Shortly, RaGo and I understand where we are--we are at the holiday party equivalent of a singles' weekend and, save for the open bar, we almost instantly lose interest. That is, until the very rad DJ served up the newish, posthumously released Michael Jackson-Justin Timberlake collaboration, "Love Never Felt So Good."
"I love this song!" RaGo says, as we perch on the wooden stage, sipping our vodka sodas.
"Do you want to dance with me?" I say.
She hesitates, but eventually answers in the affirmative.
"Yeah. Whatever, let's Romy and Michele this place."
It's the perfect reference for what we are about to do, this reference to the utterly classic 1997 film "Romy and Michele's High School Reunion," in which two utterly clueless former high school outcasts and best friends return home for, well, their high school reunion. Multiple times in the film--at their prom, at a club, at the reunion-- they don't have anyone to dance with, so they dance with each other, the only other person either of them has ever really needed.
So RaGo and I get up and dance. Encouraged by our movement at this otherwise dead party, the DJ spins dance track after dance track and soon we have easily been dancing non-stop for 30 minutes. And after said time, we are still the only people dancing. He loves us, smiling and winking and clapping at us and offering us cocktail napkins when we get very sweaty. We inspire a few people to move around, but they stop after one or two songs and it continues to be really only us twirling around the space throughout the entire evening. I feel people staring at us and I couldn't care less. Yes, watch away! Look at what your life is missing! Not me, per se, but the dancing! Why aren't you dancing?!
I decide I am a filter now. That anyone I would possibly want to talk to at this party would be a person who actually had the guts to start dancing with me. So far, and wonderfully so, the only person is RaGo. After each song begins, we say, "Just one more then we'll go have another drink," but the songs are so good we just keep dancing.
Eventually, vodka sodas call to us and we sit down and take a break. A girl comes over to us who has lost her friends. "Wow!" she says. "You guys look like you're having so much fun dancing! I wish I could do that!" She is, unsurprisingly, also wearing all black.
And I just think to myself, uh, why couldn't you, able-bodied individual? And then I remember the uptightness and homogeneity of the crowd and I understand. These people aren't like us. They have no bone of Romy and Michele in their bodies. They don't understand what we're doing.
We chat with her briefly--RaGo is pleasant but I become disinterested almost immediately. One of my worst qualities is that I have zero tolerance for lack of imagination. But, mercifully, we are granted a reprieve from this person's thoughtless drivel ("So have you met any guys here?" she asks us before asking us what we do, or even our names. Seriously?) when the DJ starts playing Britney Spears's "Work Bitch." To call RaGo a Britney fan would be a disarming understatement and she immediately throws up her hands and squeals with the delight. The DJ sees and laughs uproariously but appreciatively. In an instant we are up and dancing and this other girl disappears. We vogue and pose and shimmy to Britney; RaGo's arms are up in the air, trance-like and twirling, as if summoning all the goddesses of the universe toward her. She is the best thing at this party, and the only reason I'm happy I'm here, open bar or not.

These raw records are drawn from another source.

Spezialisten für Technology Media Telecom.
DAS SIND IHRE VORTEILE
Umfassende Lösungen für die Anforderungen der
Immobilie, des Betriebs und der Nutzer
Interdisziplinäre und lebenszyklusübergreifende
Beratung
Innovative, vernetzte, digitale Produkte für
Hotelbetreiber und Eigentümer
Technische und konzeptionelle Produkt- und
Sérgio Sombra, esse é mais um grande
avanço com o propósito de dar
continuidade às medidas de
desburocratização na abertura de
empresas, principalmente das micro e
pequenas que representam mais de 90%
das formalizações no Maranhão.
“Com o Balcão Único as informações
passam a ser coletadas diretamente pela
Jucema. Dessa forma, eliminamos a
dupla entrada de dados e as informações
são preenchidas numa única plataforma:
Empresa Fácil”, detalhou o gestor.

Shortly, we are sweaty again and we sit down to take advantage of the bar once more. A man tries to talk to me by asking me about my family heritage--nosy, impertinent questions like, What tribe does your family belong to? What's your family name? Where is your mother from?--as if he's looking to buy a show dog from a breeder, holding me up to the light to see if my whiskers are growing in the right direction before making his purchase.

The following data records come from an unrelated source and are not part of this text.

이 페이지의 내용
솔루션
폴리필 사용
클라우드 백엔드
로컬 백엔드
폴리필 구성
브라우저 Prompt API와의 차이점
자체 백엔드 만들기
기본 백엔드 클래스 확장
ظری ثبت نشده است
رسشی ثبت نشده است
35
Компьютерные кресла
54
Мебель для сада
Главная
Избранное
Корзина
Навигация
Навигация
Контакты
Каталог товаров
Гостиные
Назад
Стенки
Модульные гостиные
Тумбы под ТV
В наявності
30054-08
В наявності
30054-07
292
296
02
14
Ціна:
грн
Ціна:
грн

It takes everything in me not to wrinkle my brow at him, roll my eyes, and say "Who the hell are you, guy??" Surprisingly, I hold it together and soon the party is over. Not without a glass of chocolate liqueur over ice, which RaGo and I share.
In line for our coats, I meet a funny, intelligent man who feels similar befuddlement at my nosy gentleman story. "What, like he expected you to know the exact shtetl where they lived?" he laughs. At least someone understands. He's kind, holding my bag while I reach for my coat, helping me put it on. At least not everyone here is looking for a show dog. We trade phone numbers.
RaGo and I laugh our way out of the party, recounting our adventures and misadventures--the DJ, dancing, watching the women pick out appetizers, that really good chocolate liquer. We stop into an Italian restaurant and stuff our faces with pasta and bread and olive oil, hungry after not having been able to push past those women at the appetizer bar all evening. At a party where I could have easily been overwhelmed by not only the sheer number of people but the sad lack of originality in all of them, my dear friend RaGo was pure perfection.
"I'm so glad you were there," I say again as we cram the last bites of linguine into our mouths. "I don't know what I would have done without you!" I cannot say it enough.